:: Task goal ::
Using only the entries below, output the lines starting at the one containing "4%), με βάση τις τεχνικές" and ending at the one containing "圣灵在工作和活动中的能力和充满。因此", exactly and inclusive of both, omitting the pictures.

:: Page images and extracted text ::
************
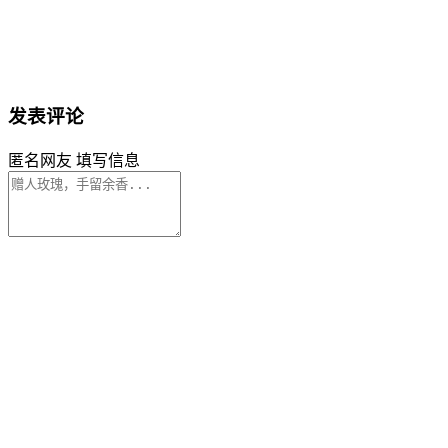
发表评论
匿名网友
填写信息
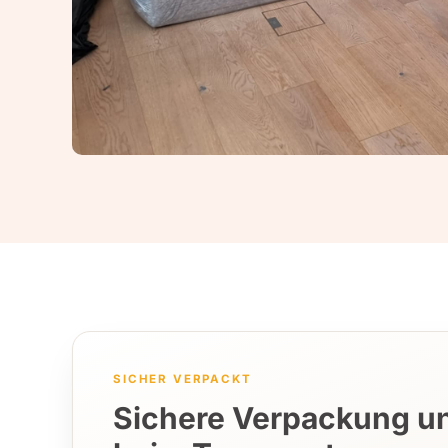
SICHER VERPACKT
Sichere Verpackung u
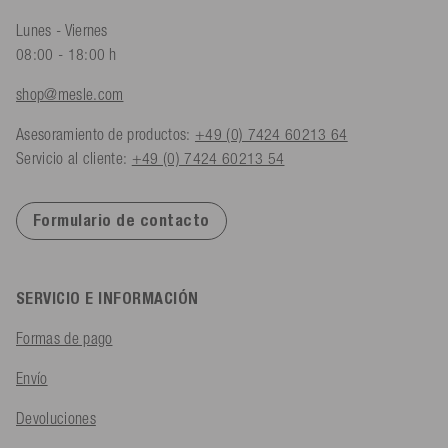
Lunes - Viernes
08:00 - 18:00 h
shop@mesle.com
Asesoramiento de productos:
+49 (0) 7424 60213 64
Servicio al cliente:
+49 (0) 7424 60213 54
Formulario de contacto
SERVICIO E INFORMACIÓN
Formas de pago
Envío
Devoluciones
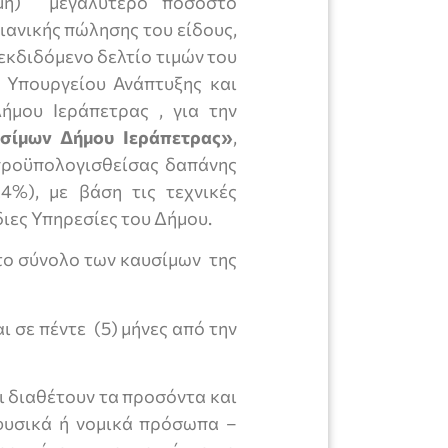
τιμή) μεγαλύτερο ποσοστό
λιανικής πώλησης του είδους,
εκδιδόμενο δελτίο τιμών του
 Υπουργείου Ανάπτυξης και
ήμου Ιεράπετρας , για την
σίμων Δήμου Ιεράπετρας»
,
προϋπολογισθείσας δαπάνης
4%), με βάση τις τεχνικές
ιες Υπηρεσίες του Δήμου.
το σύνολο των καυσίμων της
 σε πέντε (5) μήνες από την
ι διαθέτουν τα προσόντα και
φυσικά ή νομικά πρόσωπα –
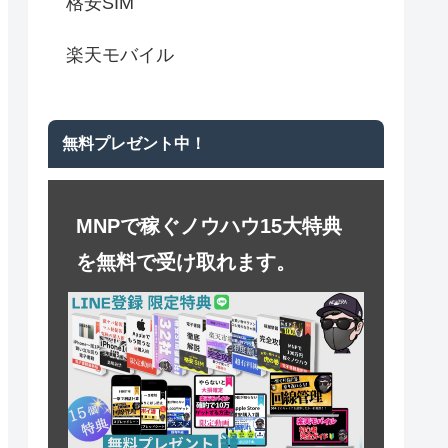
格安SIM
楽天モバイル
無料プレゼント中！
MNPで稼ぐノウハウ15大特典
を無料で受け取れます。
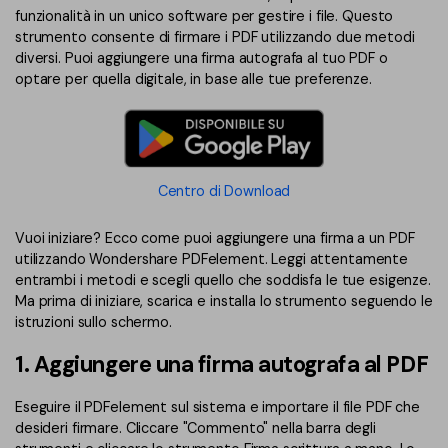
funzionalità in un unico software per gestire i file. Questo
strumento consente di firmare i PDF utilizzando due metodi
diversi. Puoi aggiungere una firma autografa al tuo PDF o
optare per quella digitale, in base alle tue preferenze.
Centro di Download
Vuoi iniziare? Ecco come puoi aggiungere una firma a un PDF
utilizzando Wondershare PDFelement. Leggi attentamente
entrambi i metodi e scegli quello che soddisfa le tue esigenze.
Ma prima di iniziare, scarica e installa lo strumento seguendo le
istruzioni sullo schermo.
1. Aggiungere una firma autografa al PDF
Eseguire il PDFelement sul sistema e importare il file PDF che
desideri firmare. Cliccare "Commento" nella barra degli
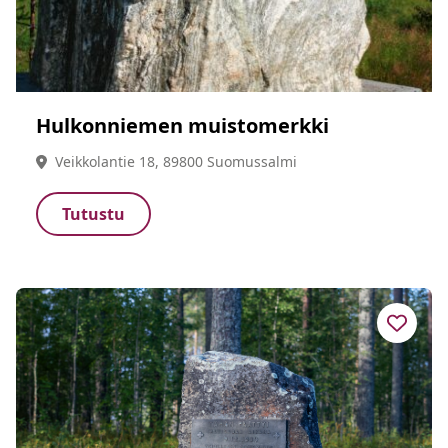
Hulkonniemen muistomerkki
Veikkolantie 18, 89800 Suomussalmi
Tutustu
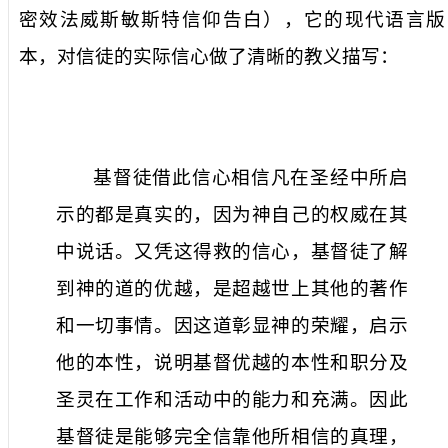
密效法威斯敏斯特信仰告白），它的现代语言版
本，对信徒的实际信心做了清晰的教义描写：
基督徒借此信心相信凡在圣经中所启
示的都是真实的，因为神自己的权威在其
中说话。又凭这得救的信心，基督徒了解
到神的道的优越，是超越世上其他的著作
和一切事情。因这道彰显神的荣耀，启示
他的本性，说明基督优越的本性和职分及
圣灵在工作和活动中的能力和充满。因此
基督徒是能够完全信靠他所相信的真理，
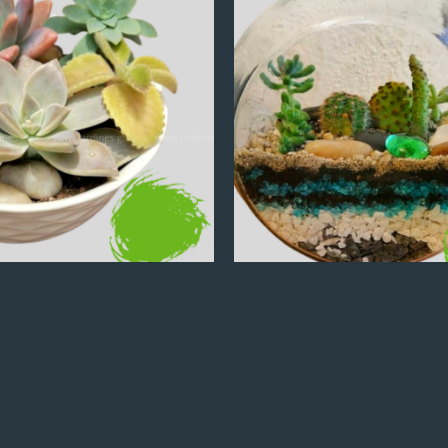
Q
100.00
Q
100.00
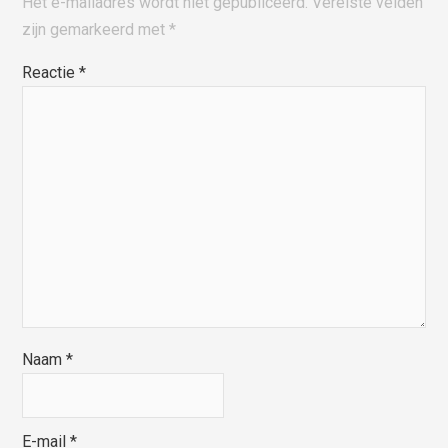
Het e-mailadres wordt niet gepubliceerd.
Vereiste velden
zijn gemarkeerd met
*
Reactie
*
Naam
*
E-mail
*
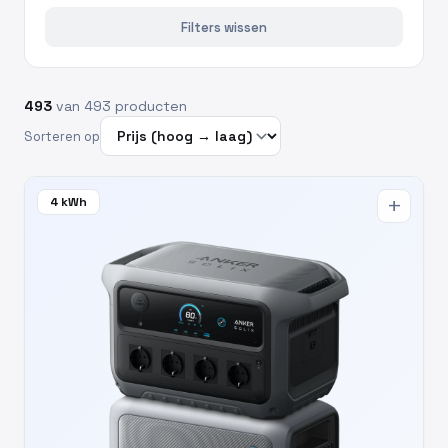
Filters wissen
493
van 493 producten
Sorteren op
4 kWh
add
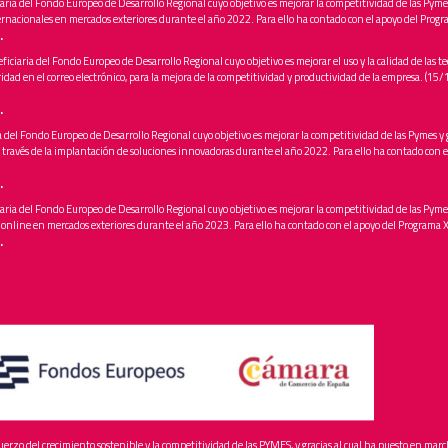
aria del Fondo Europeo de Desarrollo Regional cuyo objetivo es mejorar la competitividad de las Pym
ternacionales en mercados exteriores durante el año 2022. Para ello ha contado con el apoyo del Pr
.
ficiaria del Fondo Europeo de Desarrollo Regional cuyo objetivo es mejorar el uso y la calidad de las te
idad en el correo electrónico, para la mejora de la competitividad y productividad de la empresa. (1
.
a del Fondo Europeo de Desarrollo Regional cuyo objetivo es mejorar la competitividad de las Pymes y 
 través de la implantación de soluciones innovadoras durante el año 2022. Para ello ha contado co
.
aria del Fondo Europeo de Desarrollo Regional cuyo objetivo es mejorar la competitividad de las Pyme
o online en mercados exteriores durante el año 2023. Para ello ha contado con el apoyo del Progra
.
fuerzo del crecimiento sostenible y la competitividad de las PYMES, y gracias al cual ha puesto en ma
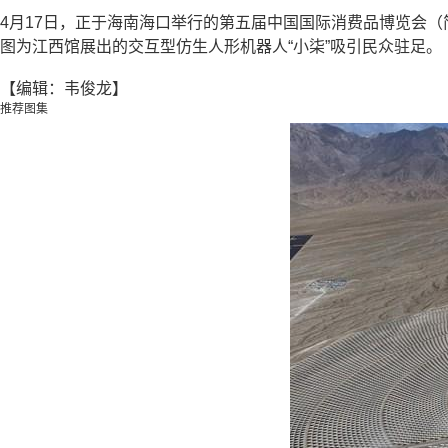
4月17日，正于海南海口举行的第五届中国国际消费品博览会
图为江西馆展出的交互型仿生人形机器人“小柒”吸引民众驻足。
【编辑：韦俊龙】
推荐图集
************
:: Answer area ::
4%), με βάση τις τεχνικές
ιες Υπηρεσίες του Δήμου.
το σύνολο των καυσίμων της
 σε πέντε (5) μήνες από την
ι διαθέτουν τα προσόντα και
φυσικά ή νομικά πρόσωπα –
格安SIM
楽天モバイル
無料プレゼント中！
MNPで稼ぐノウハウ15大特典
を無料で受け取れます。
funzionalità in un unico software per gestire i file. Questo
strumento consente di firmare i PDF utilizzando due metodi
diversi. Puoi aggiungere una firma autografa al tuo PDF o
optare per quella digitale, in base alle tue preferenze.
Centro di Download
Vuoi iniziare? Ecco come puoi aggiungere una firma a un PDF
utilizzando Wondershare PDFelement. Leggi attentamente
entrambi i metodi e scegli quello che soddisfa le tue esigenze.
Ma prima di iniziare, scarica e installa lo strumento seguendo le
istruzioni sullo schermo.
1. Aggiungere una firma autografa al PDF
Eseguire il PDFelement sul sistema e importare il file PDF che
desideri firmare. Cliccare "Commento" nella barra degli
Hulkonniemen muistomerkki
Veikkolantie 18, 89800 Suomussalmi
Tutustu
密效法威斯敏斯特信仰告白），它的现代语言版
本，对信徒的实际信心做了清晰的教义描写：
基督徒借此信心相信凡在圣经中所启
示的都是真实的，因为神自己的权威在其
中说话。又凭这得救的信心，基督徒了解
到神的道的优越，是超越世上其他的著作
和一切事情。因这道彰显神的荣耀，启示
他的本性，说明基督优越的本性和职分及
圣灵在工作和活动中的能力和充满。因此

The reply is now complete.